**WHAT YOU SHOULD DO:** What should be copied is the stretch of entries below from the line with "development." up to and including the line with "Read the methodology", exactly and without images.

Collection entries
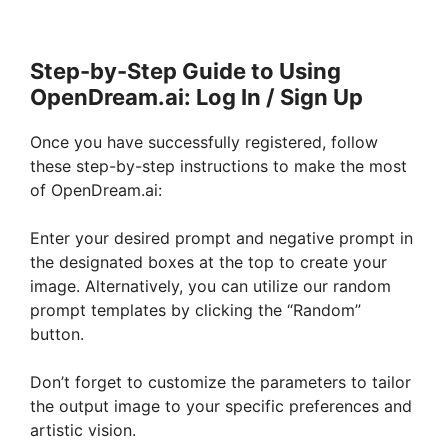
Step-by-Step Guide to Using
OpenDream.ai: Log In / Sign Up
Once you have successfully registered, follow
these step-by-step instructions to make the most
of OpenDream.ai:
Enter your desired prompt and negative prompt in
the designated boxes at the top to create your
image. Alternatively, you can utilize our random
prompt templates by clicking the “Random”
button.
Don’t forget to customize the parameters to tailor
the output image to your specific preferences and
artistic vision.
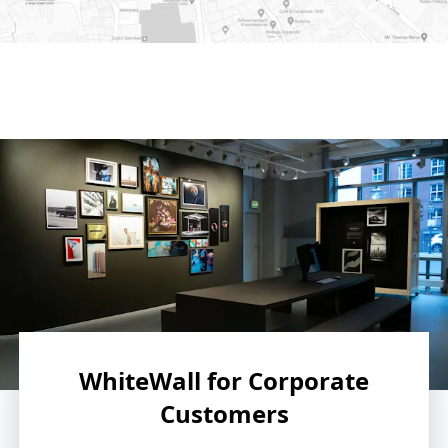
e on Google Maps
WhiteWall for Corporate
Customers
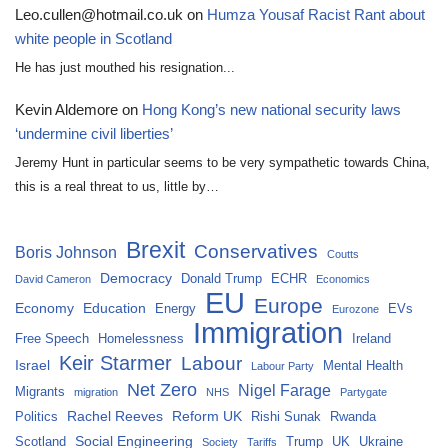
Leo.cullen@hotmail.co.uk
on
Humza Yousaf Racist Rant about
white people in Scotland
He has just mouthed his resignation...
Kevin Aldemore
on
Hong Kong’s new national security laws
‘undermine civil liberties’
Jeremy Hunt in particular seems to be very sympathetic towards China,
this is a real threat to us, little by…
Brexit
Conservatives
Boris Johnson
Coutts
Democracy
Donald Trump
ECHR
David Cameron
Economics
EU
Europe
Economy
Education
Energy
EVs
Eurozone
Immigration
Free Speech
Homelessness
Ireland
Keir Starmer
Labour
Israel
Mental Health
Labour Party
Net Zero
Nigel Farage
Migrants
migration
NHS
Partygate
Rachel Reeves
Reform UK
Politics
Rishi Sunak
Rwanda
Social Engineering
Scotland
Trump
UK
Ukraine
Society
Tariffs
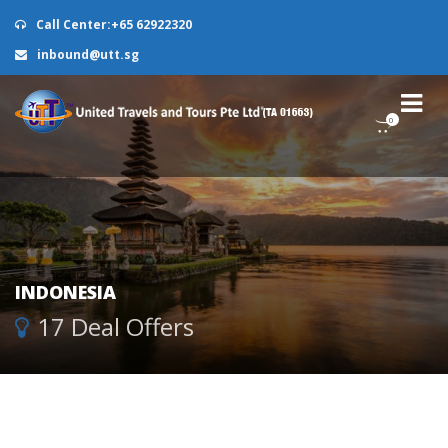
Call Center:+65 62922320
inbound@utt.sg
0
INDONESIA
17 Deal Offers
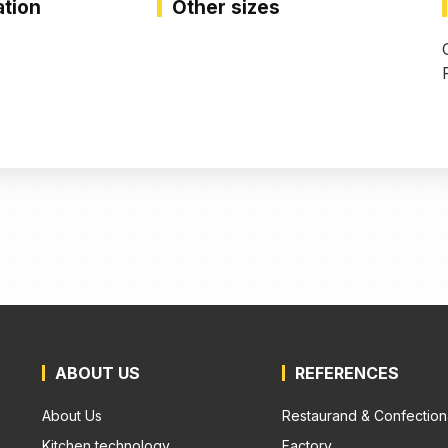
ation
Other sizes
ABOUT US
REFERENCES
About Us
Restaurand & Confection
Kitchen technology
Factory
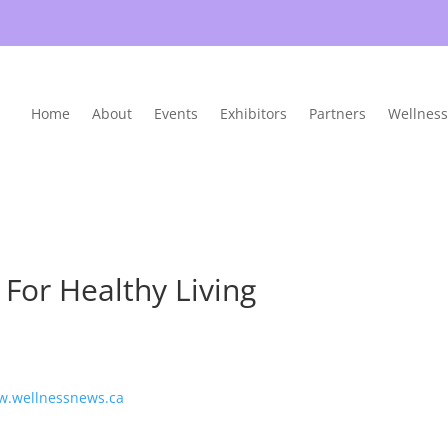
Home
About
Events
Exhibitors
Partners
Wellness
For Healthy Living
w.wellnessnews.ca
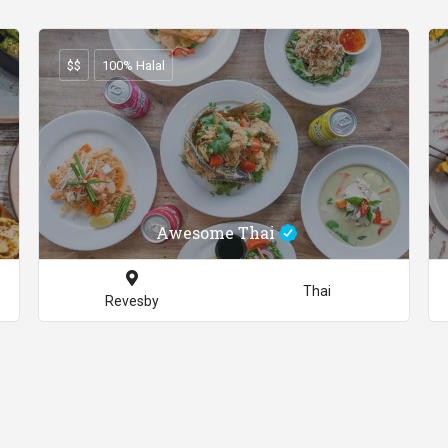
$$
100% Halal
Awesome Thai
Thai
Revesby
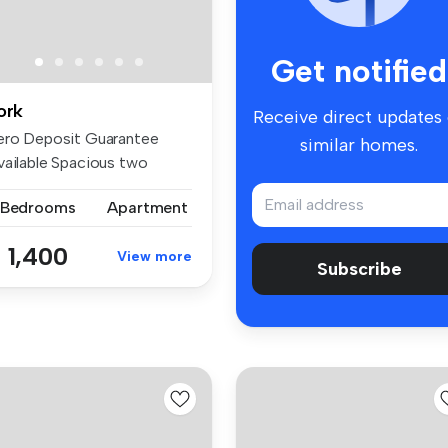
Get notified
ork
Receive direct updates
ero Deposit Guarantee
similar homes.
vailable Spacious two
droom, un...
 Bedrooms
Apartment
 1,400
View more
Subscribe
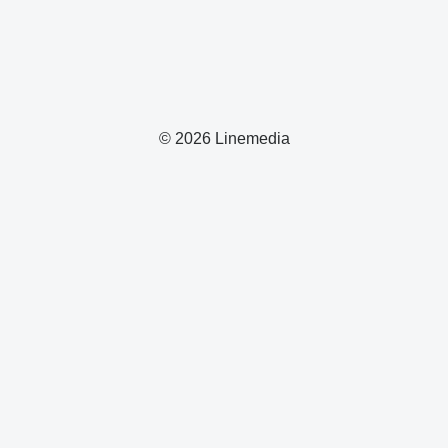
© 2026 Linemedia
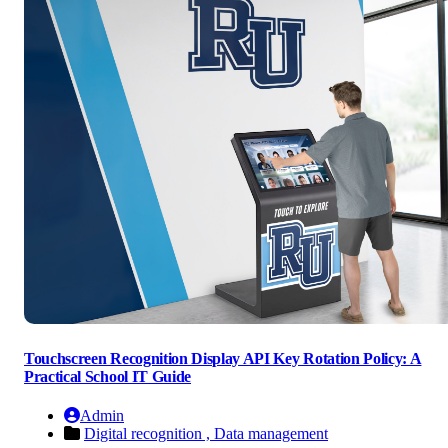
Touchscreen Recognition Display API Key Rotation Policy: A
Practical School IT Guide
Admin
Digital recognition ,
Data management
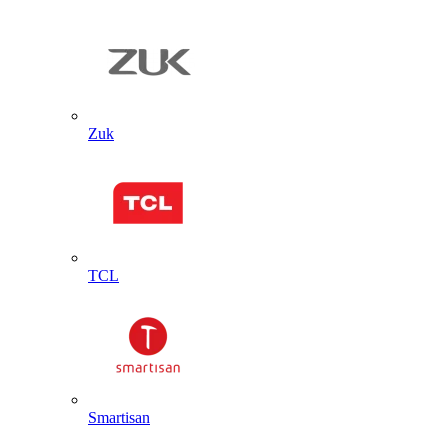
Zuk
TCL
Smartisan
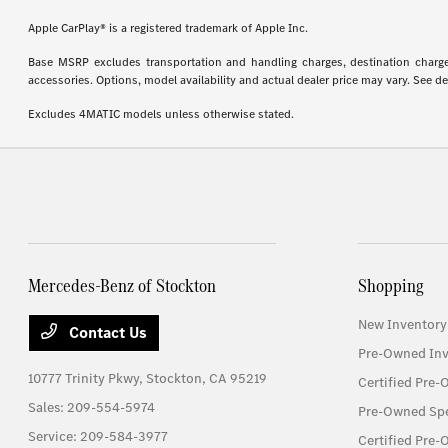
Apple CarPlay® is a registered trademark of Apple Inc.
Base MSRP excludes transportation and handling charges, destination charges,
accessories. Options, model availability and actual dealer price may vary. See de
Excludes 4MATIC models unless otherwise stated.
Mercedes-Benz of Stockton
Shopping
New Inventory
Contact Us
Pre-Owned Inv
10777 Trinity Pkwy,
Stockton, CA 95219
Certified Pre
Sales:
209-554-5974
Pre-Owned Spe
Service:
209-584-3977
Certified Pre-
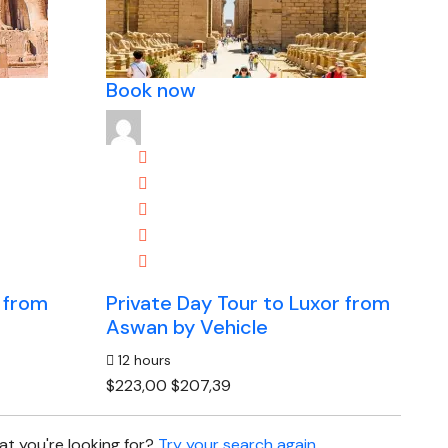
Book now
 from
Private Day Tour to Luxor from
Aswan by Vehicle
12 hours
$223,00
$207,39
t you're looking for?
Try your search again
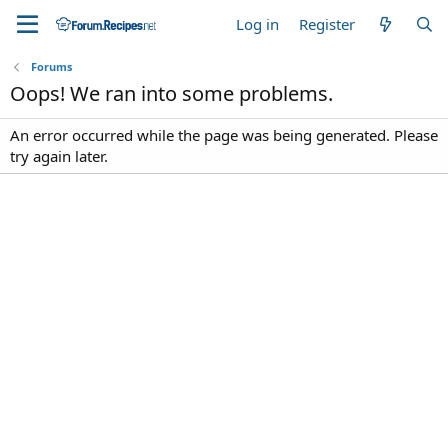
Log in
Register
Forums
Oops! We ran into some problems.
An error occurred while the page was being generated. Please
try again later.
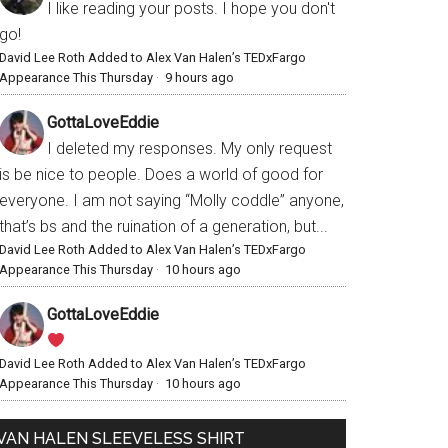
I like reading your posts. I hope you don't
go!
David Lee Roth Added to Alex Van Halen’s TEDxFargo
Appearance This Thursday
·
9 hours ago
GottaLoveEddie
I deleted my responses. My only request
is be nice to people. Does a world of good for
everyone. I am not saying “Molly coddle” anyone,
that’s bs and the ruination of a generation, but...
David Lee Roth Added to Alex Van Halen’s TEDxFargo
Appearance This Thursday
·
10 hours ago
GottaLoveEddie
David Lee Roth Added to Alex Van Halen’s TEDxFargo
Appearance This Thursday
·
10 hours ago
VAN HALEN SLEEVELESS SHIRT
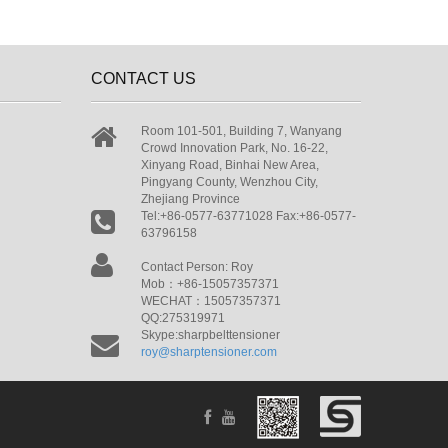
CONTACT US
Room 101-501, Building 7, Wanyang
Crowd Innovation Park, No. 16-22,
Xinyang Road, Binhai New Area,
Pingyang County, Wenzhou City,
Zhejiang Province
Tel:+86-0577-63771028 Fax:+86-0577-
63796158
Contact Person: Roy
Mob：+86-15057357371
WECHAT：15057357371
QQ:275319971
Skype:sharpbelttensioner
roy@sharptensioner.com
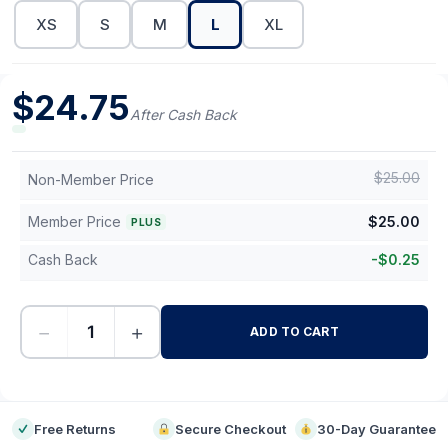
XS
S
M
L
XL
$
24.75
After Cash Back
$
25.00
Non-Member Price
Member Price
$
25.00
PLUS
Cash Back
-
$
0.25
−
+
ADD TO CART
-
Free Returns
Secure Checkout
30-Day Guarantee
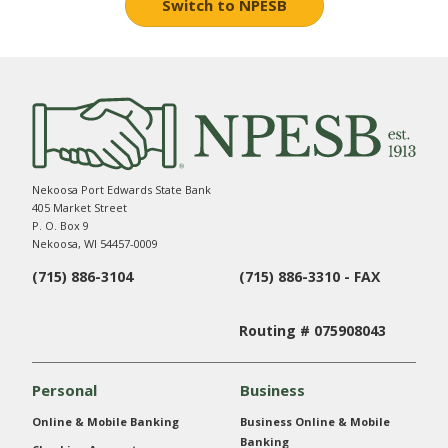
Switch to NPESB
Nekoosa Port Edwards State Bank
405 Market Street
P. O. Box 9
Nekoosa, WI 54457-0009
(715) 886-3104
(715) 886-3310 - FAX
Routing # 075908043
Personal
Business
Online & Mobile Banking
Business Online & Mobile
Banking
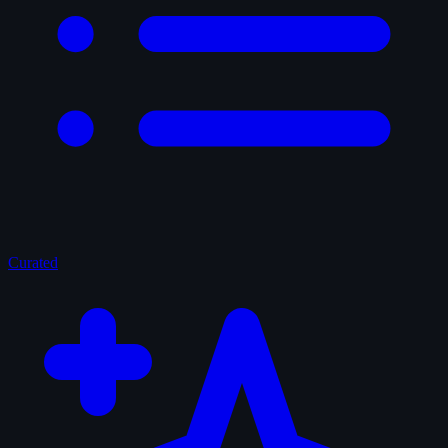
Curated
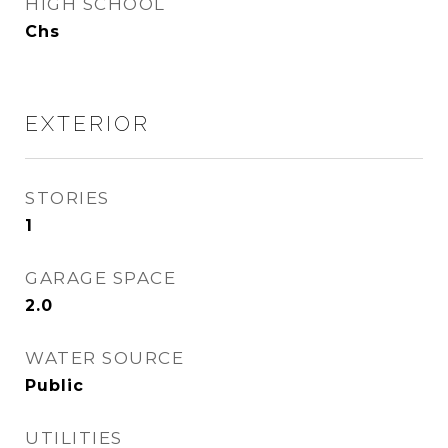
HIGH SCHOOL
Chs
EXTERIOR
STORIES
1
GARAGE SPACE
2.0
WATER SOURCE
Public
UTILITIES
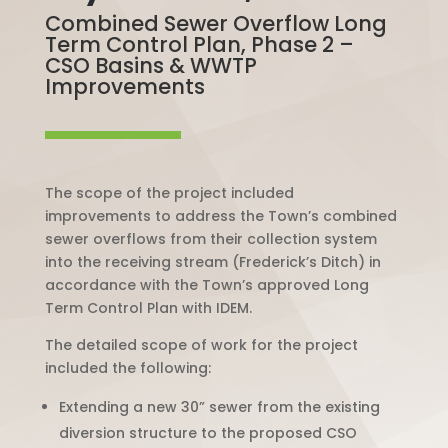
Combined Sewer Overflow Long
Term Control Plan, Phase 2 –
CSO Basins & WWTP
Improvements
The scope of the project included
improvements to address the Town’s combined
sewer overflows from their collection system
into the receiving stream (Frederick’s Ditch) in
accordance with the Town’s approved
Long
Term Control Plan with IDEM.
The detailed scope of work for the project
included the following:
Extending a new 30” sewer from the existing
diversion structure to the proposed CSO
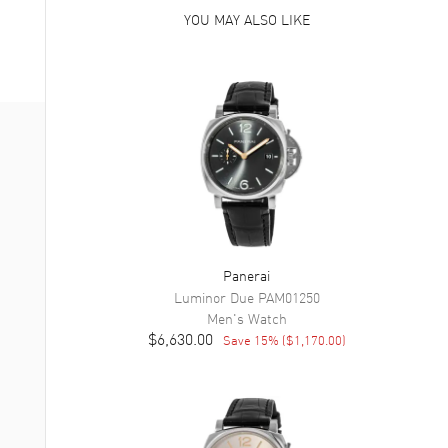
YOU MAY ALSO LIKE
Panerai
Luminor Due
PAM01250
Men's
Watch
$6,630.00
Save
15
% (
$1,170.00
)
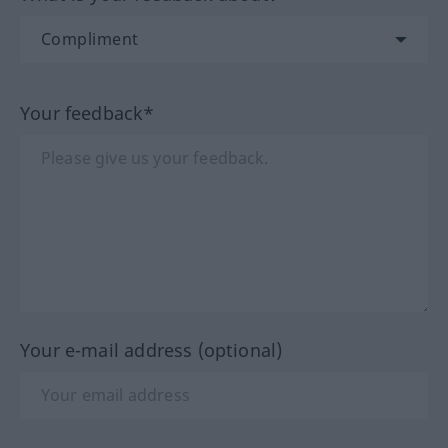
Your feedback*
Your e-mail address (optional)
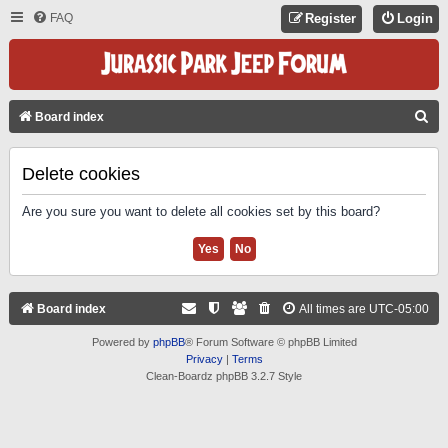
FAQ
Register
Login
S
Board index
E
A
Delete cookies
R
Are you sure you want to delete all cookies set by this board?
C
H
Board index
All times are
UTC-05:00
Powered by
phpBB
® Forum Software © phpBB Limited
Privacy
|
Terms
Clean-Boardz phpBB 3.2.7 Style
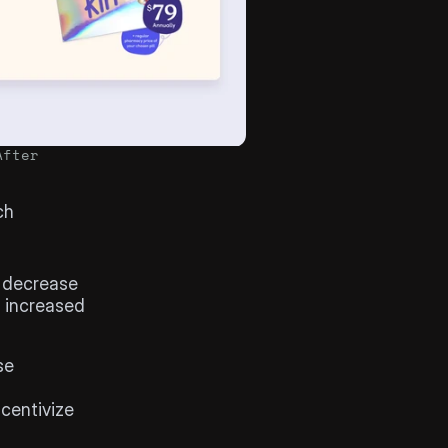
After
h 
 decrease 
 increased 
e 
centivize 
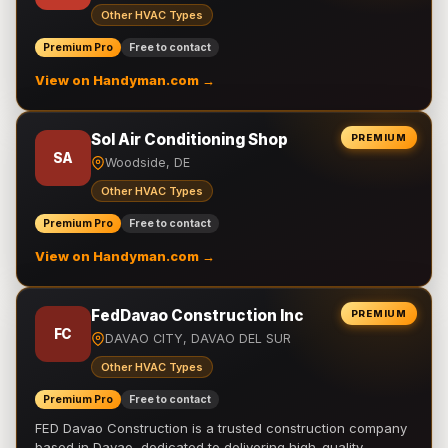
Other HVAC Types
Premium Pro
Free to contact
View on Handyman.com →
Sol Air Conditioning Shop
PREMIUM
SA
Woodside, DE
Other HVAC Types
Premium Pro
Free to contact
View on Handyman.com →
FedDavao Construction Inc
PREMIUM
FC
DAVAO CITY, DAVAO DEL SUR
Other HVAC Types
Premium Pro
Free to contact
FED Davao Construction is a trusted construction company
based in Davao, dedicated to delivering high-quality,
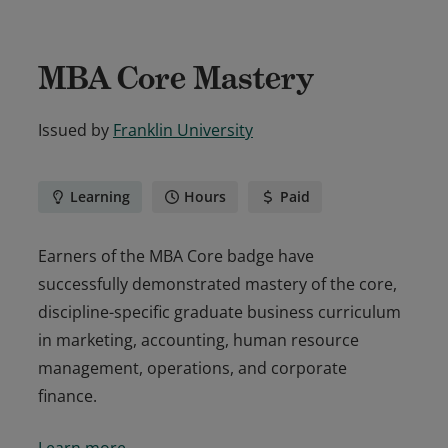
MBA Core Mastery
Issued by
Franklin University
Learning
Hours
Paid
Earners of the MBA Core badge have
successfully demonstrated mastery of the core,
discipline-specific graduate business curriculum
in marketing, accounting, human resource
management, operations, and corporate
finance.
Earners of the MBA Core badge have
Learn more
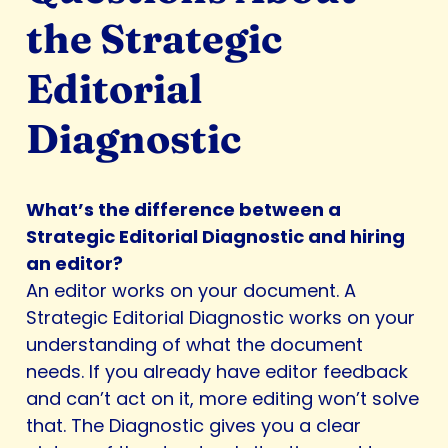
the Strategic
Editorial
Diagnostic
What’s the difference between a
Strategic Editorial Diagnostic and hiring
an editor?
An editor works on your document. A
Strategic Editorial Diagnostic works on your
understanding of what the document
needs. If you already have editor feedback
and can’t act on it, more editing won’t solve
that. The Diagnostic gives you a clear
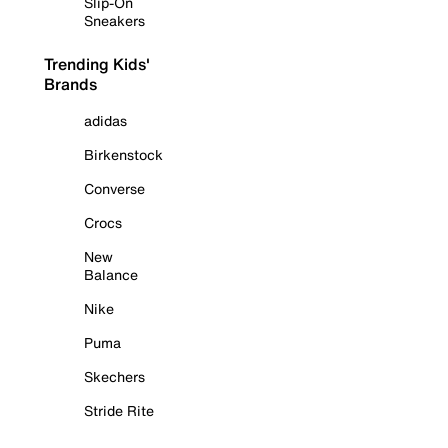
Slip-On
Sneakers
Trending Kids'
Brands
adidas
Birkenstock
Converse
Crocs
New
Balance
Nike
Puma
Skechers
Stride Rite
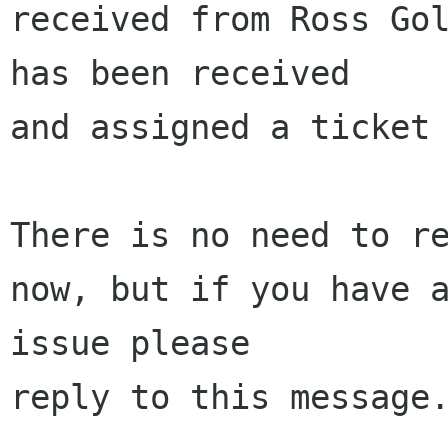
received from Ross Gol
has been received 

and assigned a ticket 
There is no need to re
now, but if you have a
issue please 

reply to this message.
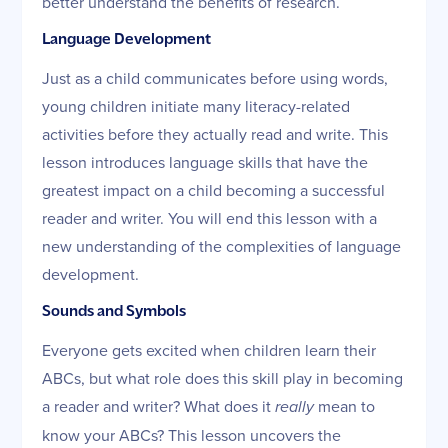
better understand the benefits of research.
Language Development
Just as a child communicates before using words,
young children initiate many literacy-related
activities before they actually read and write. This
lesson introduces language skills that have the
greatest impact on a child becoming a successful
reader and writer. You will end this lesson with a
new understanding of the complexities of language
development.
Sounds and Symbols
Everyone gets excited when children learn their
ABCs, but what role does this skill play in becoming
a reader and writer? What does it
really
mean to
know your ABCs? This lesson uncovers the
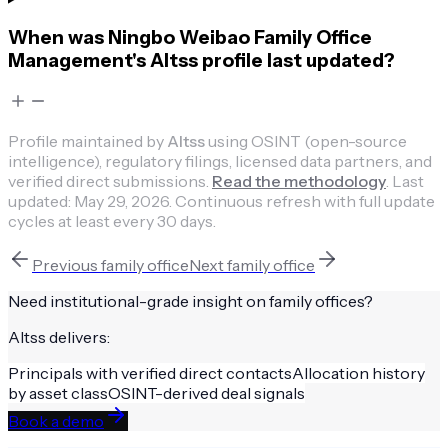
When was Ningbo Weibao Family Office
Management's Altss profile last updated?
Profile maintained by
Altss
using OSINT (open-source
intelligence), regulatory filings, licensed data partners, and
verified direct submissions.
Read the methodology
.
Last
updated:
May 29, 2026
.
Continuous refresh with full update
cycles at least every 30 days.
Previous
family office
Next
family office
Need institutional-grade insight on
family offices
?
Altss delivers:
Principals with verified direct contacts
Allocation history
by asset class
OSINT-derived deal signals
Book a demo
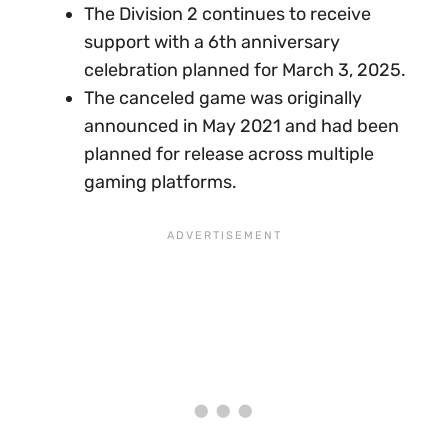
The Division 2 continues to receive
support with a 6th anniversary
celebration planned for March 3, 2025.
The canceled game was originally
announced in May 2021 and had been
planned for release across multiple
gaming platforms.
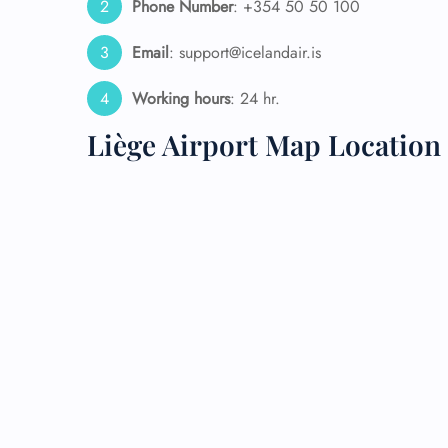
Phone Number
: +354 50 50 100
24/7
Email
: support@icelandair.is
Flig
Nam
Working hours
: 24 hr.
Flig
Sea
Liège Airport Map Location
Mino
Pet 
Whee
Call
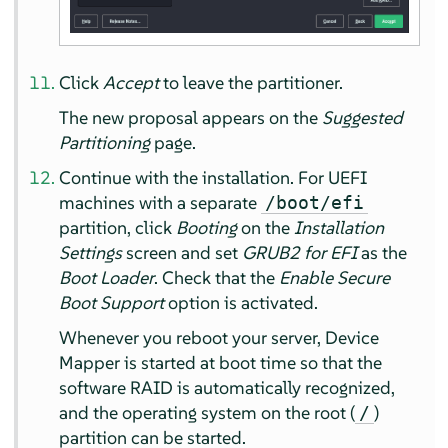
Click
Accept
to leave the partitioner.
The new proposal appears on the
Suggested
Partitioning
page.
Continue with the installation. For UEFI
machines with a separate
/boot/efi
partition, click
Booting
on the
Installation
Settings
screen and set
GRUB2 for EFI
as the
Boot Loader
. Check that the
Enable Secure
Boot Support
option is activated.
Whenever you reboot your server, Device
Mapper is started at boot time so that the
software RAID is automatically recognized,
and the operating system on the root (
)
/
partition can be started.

**YOUR RESPONSE:**
development.
Sounds and Symbols
Everyone gets excited when children learn their
ABCs, but what role does this skill play in becoming
a reader and writer? What does it
really
mean to
know your ABCs? This lesson uncovers the
When was Ningbo Weibao Family Office
Management's Altss profile last updated?
Profile maintained by
Altss
using OSINT (open-source
intelligence), regulatory filings, licensed data partners, and
verified direct submissions.
Read the methodology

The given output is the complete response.